This would seem like straightforward incoherence. However, the way to resolve the apparent contradiction is to realise that the typical Tory Brexiteer regards their own vision of Britain as a concrete historical fact, whereas “Europe” is a mere theoretical abstraction that no one would fight for when real difficulties turn up.

The fact that their notion of “Britain” is…. oh, you know.

41

Faustusnotes 03.20.17 at 12:09 pm

Djr I wouldn’t waste my time addressing that point of dipper’s – it’s just a long winded way of sneering at scots as welfare bludgers, a typical little englander position that depends for its potency on ignoring the subsidies English farmers and collapsing English rural towns get. Meanwhile, having sneered at the scots for being a pack of dole bludgers, dipper complains that they are “racist” against the English (who are not a race). This is the manner and level of intellectual engagement of your typical brexiter, though fuller uses the odd fancy word and no doubt thinks him or herself to be quite an advanced thinker.

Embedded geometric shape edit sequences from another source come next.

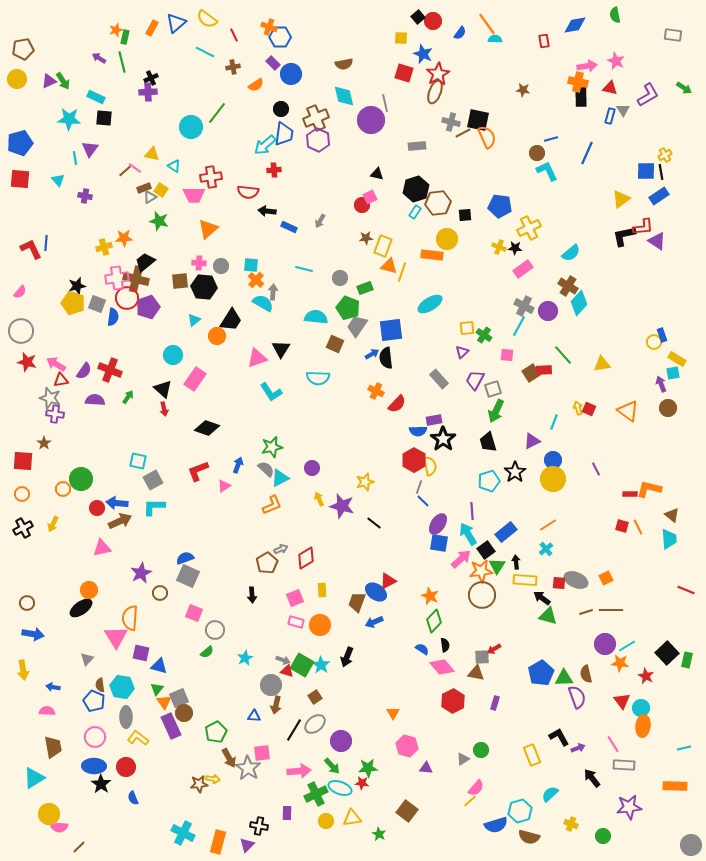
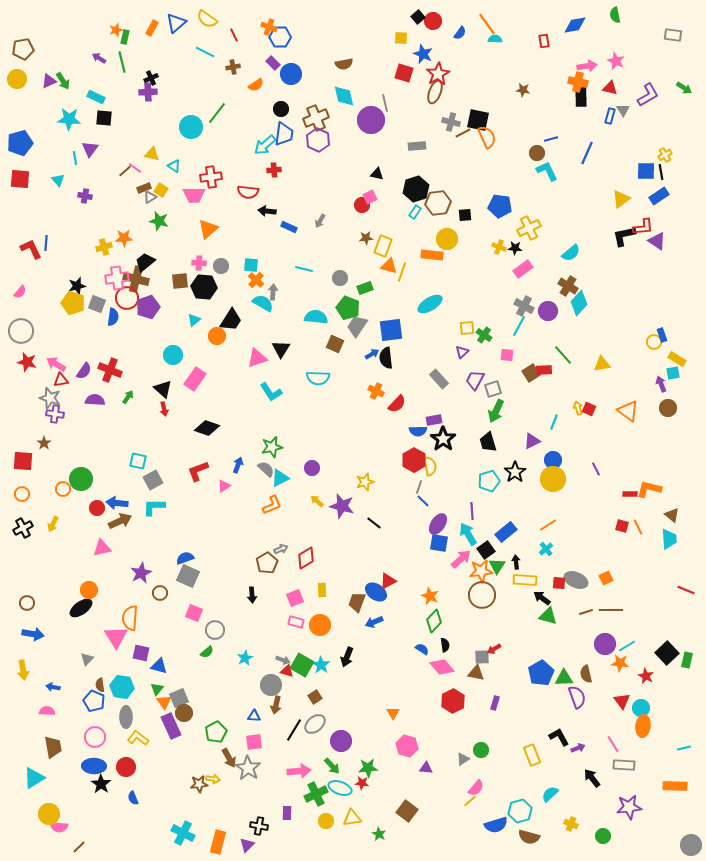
yellow arrow at (319, 499): moved 2 px left, 2 px down; rotated 24 degrees counterclockwise
pink square at (262, 753): moved 8 px left, 11 px up
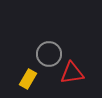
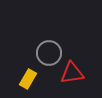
gray circle: moved 1 px up
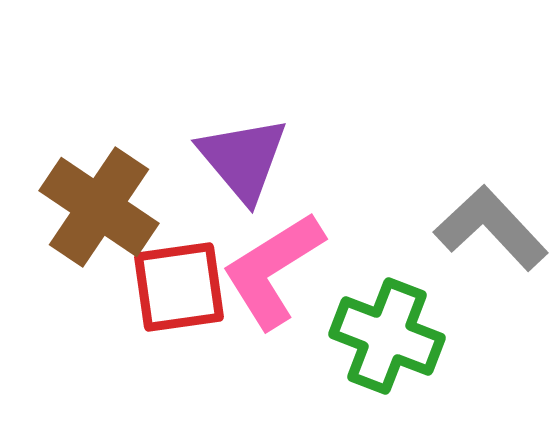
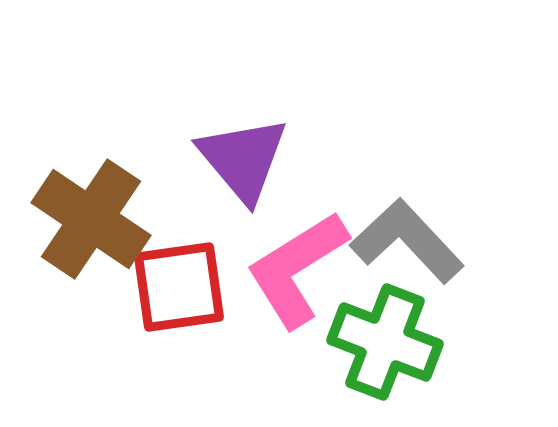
brown cross: moved 8 px left, 12 px down
gray L-shape: moved 84 px left, 13 px down
pink L-shape: moved 24 px right, 1 px up
green cross: moved 2 px left, 6 px down
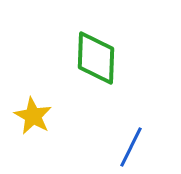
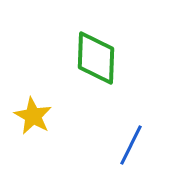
blue line: moved 2 px up
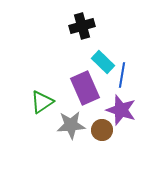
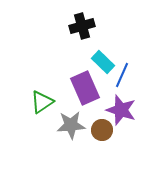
blue line: rotated 15 degrees clockwise
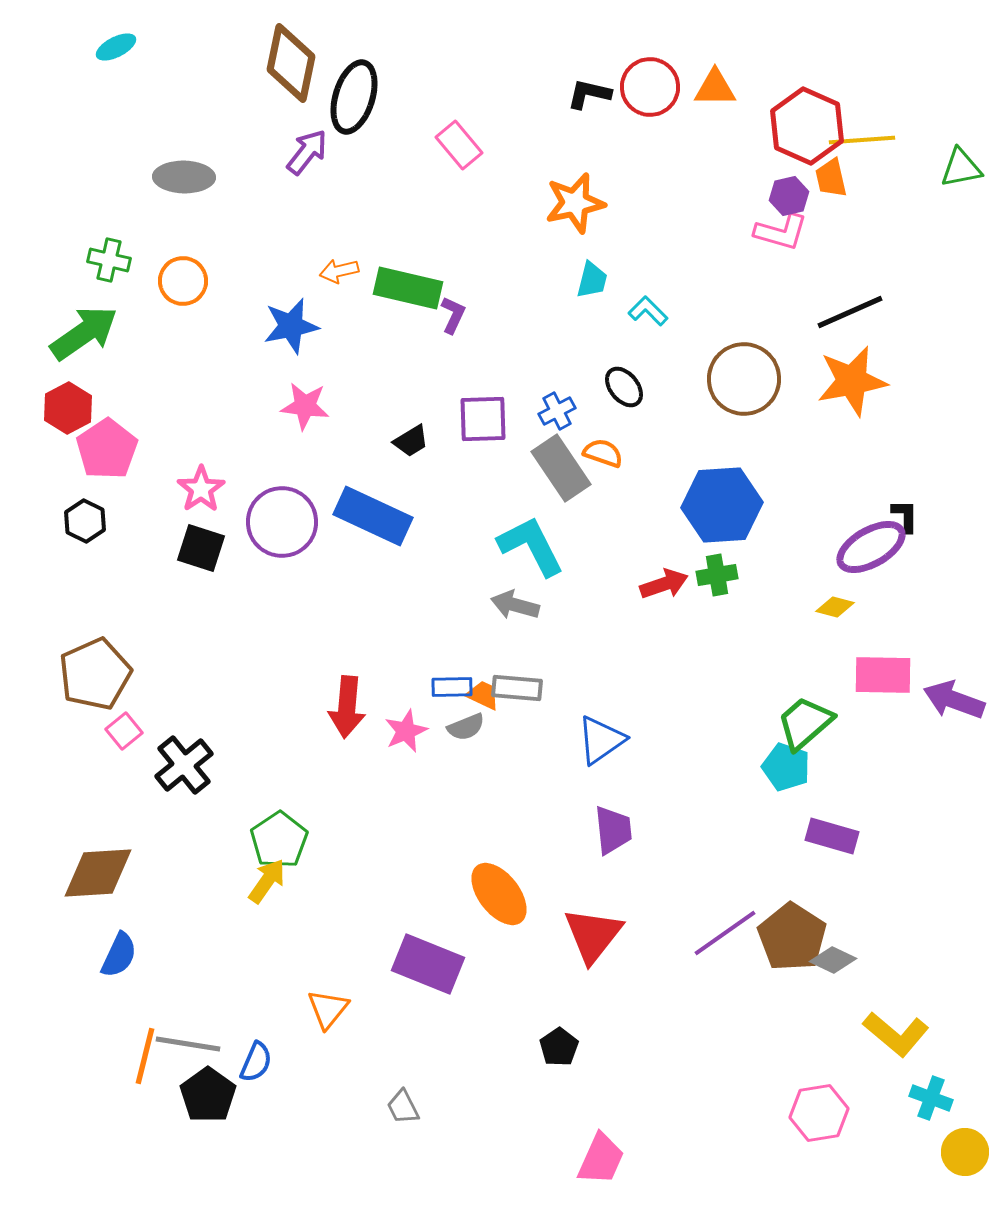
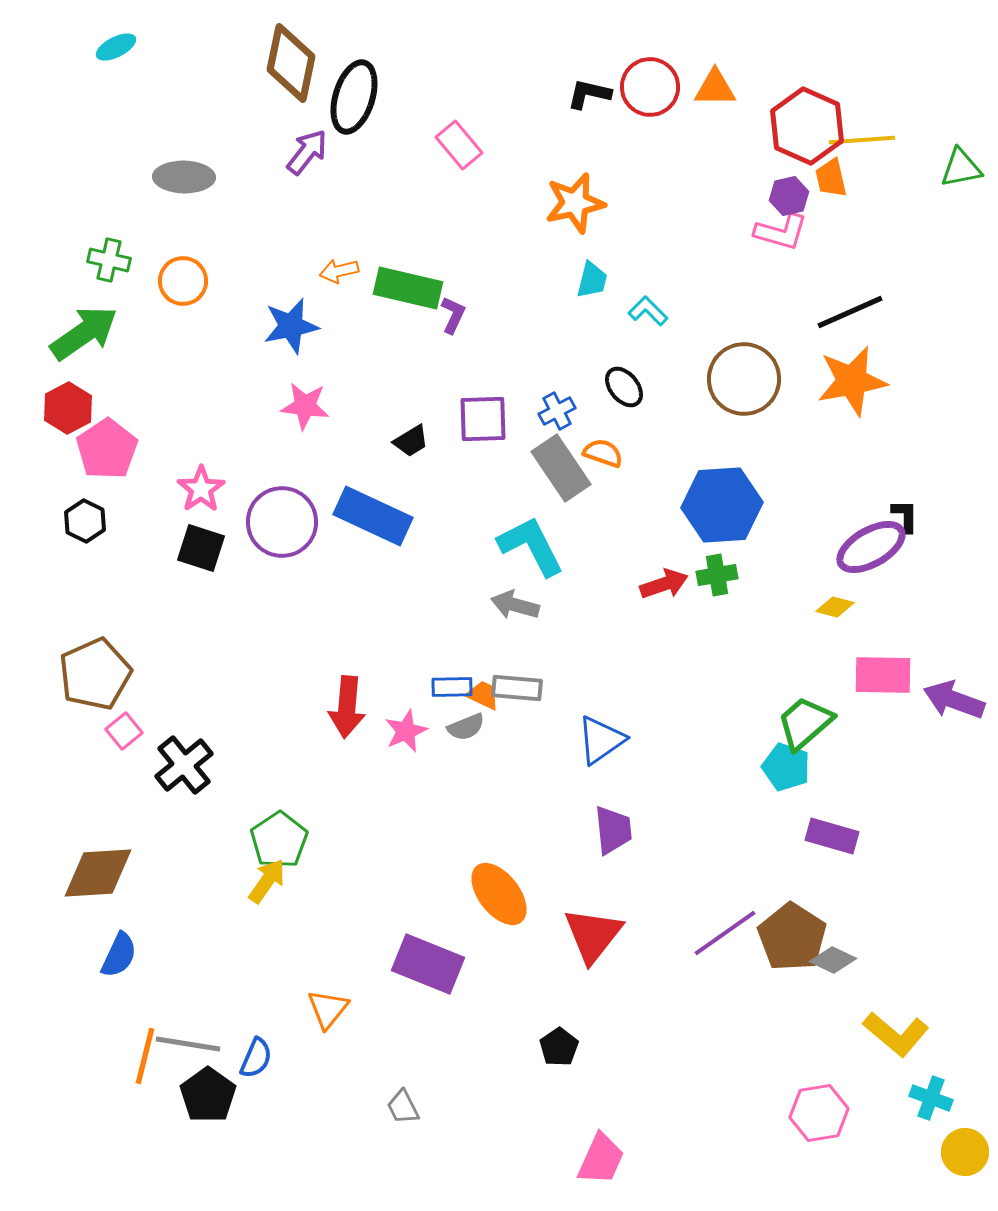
blue semicircle at (256, 1062): moved 4 px up
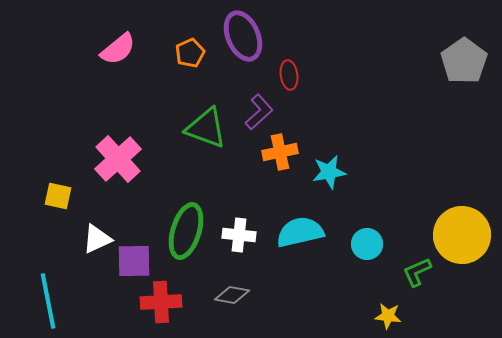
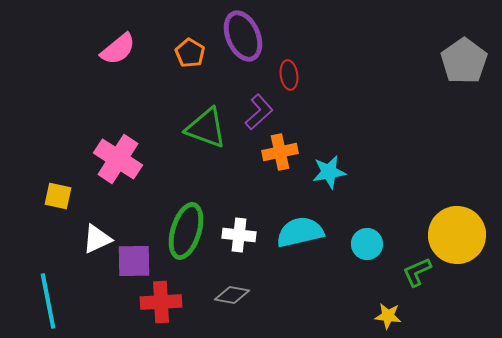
orange pentagon: rotated 16 degrees counterclockwise
pink cross: rotated 15 degrees counterclockwise
yellow circle: moved 5 px left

I guess this is why these idiots won the referendum – remainers tried reasoning with them, while farage lied and showed them photos of Syrians.

42

casmilus 03.20.17 at 12:29 pm

@19

If you still want to play at being a “great power”, you’ll need those Scottish submarine bases.

I don’t believe the English majority want Scotland to go, though I can easily believe they’d be happy to see Ireland reunited, as long as it was done according to some vaguely democratic process. We may be seeing the start of that now.

43

Dipper 03.20.17 at 12:44 pm

@ djr and Layman.

The Scottish electorate are free to choose however they want. However the SNP have no other purpose than broadly speaking to advance the interests of the people of Scotland. It should come as no surprise that the 90% of people who don’t live in Scotland don’t want the SNP in charge of the country’s finances in any way. I don’t even see why that’s in any way up for debate.

@ Layman.

Well that’s the problem with referenda, particularly one like the EU referendum. Both are true.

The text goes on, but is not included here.